Rosenbaum Yoseph A, Benvenuti Nikki, Yang Jingzhen, Ruff Michael E, Awan Hisham M, Samora Julie Balch
1 The Ohio State University Wexner Medical Center, Columbus, USA.
2 Nationwide Children's Hospital, Columbus, OH, USA.
Hand (N Y). 2018 Mar;13(2):164-169. doi: 10.1177/1558944717703134. Epub 2017 Apr 26.
Stenosing tenosynovitis, or trigger digit, is a common condition for which patients often seek relief. Corticosteroid injections have been shown to provide relief in many cases, and several different approaches for delivering the injection have been described in the literature. We compared patients' perception of pain following each of 3 accepted injection methods, namely, palmar proximal, palmar distal, and webspace approaches.
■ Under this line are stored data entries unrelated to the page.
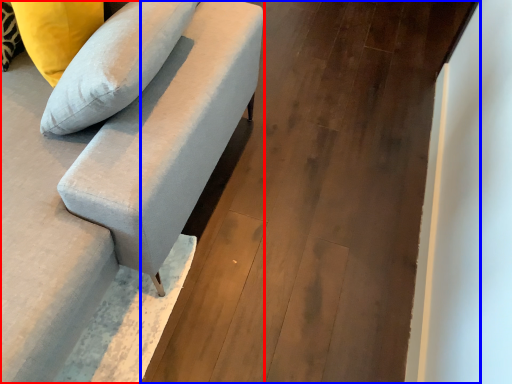 Question: Among these objects, which one is nearest to the camera, studio couch (highlighted by a red box) or concrete (highlighted by a blue box)?

Choices:
 (A) studio couch
 (B) concrete

Answer: (A) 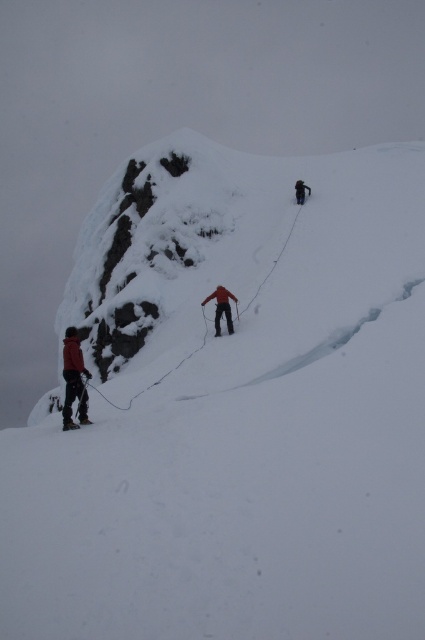 Question: Where is matte red jacket at lower left located in relation to dark gray fabric jacket at upper center in the image?

Choices:
 (A) left
 (B) right

Answer: (A)

Question: Considering the relative positions of matte red jacket at lower left and matte black ski at lower left in the image provided, where is matte red jacket at lower left located with respect to matte black ski at lower left?

Choices:
 (A) below
 (B) above

Answer: (B)

Question: Estimate the real-world distances between objects in this image. Which object is closer to the matte black ski at lower left?

Choices:
 (A) dark gray fabric jacket at upper center
 (B) matte red jacket at lower left
 (C) red fabric jacket at center

Answer: (B)

Question: Which point is farther from the camera taking this photo?

Choices:
 (A) (70, 422)
 (B) (295, 196)

Answer: (B)

Question: Does red fabric jacket at center appear under dark gray fabric jacket at upper center?

Choices:
 (A) no
 (B) yes

Answer: (B)

Question: Considering the real-world distances, which object is closest to the matte red jacket at lower left?

Choices:
 (A) matte black ski at lower left
 (B) dark gray fabric jacket at upper center

Answer: (A)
We prospectively followed 38 patients with 39 symptomatic digits in this trial, with varying severities of trigger finger as graded by the Patel and Moradia classification. The patients were divided into 3 groups representing the 3 approaches without randomization, based upon the treating surgeons' preference. Disabilities of the Arm, Shoulder and Hand and visual analog scale (VAS) pain scores were calculated pre-injection and at 4-week and 8-week follow-up visits.
No statistically significant differences in age, sex, affected extremity, grade, or duration of symptoms were observed among the 3 approaches. No statistically significant differences in VAS score were found between the palmar proximal (mean = 6.6, SD = 2.6), palmar distal (mean = 6.0, SD = 2.8), and webspace (mean = 6.8, SD = 1.8) approaches.
Our data suggest that injection approach does not affect patient pain perception scores or outcomes. We recommend that the technique that is most comfortable to the surgeon be utilized, with the understanding that one injection alone has a low likelihood of relieving symptoms.
狭窄性腱鞘炎,即扳机指,是一种常见疾病,患者常寻求缓解方法。皮质类固醇注射已被证明在许多情况下能提供缓解,并且文献中描述了几种不同的注射方法。我们比较了三种公认的注射方法(即掌侧近端、掌侧远端和指蹼间隙注射法)后患者的疼痛感受。
在本试验中,我们前瞻性地跟踪了38例患者的39个有症状手指,根据帕特尔和莫拉迪亚分类法对扳机指的严重程度进行分级。根据治疗外科医生的偏好,将患者分为代表三种注射方法的三组,未进行随机分组。在注射前以及4周和8周的随访中计算手臂、肩部和手部功能障碍及视觉模拟量表(VAS)疼痛评分。
三种注射方法在年龄、性别、受累肢体、分级或症状持续时间方面均未观察到统计学上的显著差异。掌侧近端注射法(平均值 = 6.6,标准差 = 2.6)、掌侧远端注射法(平均值 = 6.0,标准差 = 2.8)和指蹼间隙注射法(平均值 = 6.8,标准差 = 1.8)之间在VAS评分上未发现统计学上的显著差异。
我们的数据表明,注射方法不影响患者的疼痛感受评分或治疗结果。我们建议采用外科医生最顺手的技术,同时要明白仅一次注射缓解症状的可能性较低。